Reckless on conflicts? Freshfields? Certainly not. But goodness, the firm has some chutzpah. You would have thought that in the same year that former corporate head Barry O’Brien was hauled over the coals by a disciplinary tribunal for Freshfields’ conflict on the M&S bid, the firm would want to keep up appearances.
But such sensitivities only go so far, it would appear. The revelation that it is still in place as Northern Rock’s primary adviser but advised the Bank of England on its emergency facility to the Newcastle-headquartered bank has caused incredulity in the upper reaches of the City.
I am, of course, obliged to note that there is no suggestion that Freshfields has broken any conflict rules on this. Indeed, some City lawyers simply shrug off Freshfields’ role. A deal is a deal, goes their argument, and if taking on the job isn’t infringing the letter of the law, then it’s fair game.
But the majority of senior transactional partners we spoke to expressed astonishment that Freshfields would want to expose itself on this score, no matter how juicy the work for Northern Rock.
The deal junkies have held sway again: in the case of Northern Rock, the fees appear to have been all too tempting. But let’s be charitable: if nothing else, it’s entrepreneurial.

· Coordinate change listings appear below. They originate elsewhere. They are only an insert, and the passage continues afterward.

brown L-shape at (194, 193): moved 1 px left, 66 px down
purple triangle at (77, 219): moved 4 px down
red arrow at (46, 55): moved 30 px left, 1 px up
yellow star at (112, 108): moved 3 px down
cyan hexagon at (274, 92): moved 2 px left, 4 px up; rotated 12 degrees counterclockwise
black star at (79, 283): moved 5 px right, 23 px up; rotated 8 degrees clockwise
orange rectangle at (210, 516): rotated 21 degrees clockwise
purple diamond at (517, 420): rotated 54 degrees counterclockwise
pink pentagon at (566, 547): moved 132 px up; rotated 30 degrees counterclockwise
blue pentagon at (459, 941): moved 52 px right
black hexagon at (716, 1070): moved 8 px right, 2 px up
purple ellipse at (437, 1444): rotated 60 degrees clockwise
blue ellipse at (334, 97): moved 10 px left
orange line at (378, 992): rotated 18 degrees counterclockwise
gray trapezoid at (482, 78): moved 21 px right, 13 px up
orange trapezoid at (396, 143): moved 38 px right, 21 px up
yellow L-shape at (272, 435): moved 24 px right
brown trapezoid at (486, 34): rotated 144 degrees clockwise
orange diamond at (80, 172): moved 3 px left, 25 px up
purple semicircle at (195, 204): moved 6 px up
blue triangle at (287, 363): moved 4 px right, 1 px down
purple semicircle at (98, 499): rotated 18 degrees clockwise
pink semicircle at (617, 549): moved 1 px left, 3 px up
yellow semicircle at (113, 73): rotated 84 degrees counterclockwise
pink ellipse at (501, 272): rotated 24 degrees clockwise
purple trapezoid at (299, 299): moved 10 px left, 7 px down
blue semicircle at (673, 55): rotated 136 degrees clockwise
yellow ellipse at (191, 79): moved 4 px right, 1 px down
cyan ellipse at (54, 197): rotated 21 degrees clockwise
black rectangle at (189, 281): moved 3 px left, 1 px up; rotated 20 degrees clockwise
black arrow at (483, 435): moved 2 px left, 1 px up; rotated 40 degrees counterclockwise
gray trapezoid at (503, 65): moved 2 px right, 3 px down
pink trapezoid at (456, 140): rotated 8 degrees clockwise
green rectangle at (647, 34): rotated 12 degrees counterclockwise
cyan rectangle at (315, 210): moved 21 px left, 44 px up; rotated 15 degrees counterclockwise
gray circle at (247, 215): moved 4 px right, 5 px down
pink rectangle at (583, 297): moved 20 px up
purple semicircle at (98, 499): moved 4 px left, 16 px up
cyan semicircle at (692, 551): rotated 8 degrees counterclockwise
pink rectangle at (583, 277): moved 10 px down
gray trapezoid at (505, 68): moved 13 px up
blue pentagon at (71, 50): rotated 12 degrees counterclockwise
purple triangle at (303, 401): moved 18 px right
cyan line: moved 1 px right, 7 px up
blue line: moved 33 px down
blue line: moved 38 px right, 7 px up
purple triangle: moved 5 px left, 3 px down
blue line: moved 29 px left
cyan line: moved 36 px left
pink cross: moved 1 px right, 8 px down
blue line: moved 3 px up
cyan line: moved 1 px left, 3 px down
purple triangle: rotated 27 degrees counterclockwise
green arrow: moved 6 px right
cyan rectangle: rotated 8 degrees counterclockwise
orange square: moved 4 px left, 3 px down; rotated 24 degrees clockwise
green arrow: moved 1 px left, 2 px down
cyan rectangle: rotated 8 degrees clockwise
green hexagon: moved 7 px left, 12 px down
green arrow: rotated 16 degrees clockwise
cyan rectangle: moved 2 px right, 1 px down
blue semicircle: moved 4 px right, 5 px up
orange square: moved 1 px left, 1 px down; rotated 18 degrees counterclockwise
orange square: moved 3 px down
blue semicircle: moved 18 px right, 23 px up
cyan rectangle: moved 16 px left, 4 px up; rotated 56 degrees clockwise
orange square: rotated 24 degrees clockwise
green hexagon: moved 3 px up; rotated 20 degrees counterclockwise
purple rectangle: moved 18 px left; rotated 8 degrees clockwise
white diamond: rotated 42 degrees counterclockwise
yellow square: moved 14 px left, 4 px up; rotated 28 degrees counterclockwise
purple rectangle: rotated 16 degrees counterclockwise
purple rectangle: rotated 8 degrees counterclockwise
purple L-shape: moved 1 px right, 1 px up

It’s equally interesting that Freshfields has distanced itself from its oldest client the Bank of England – a move that leaves space for Clifford Chance to promote its growing reputation as the go-to regulatory practice. And Clifford Chance must be gleeful on hearing reports that senior figures at the bank were furious with Freshfields. You can’t imagine that senior partner Guy Morton, one of the relationship partners, is ecstatic about that. However, work for the Bank of England does not yield the same fees as premium M&A and this all underlines a new attitude in the freshly restructured Freshfields. It sees its future as a bull market deals firm.
Freshfields has finessed its way out of this one, but it had better beware being linked to the dangerous issue of conflicts. A reputation for sailing close to the wind is very tricky to shake off. There’s a fine line between swashbuckling and recklessness.